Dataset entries
=====

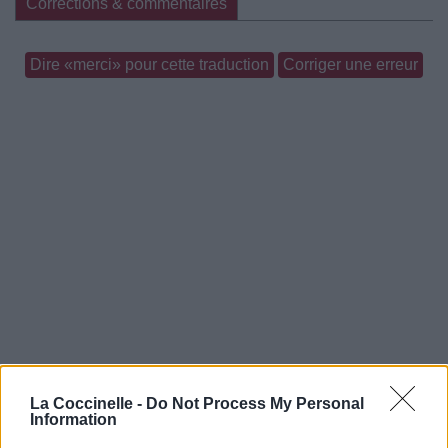
Corrections & commentaires
Dire «merci» pour cette traduction
Corriger une erreur
La Coccinelle -
Do Not Process My Personal
Information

=====

# Task requirements
With the pictures set aside, repeat every entry above exactly.

# Solution to the exercise
Corrections & commentaires
Dire «merci» pour cette traduction
Corriger une erreur
La Coccinelle -
Do Not Process My Personal
Information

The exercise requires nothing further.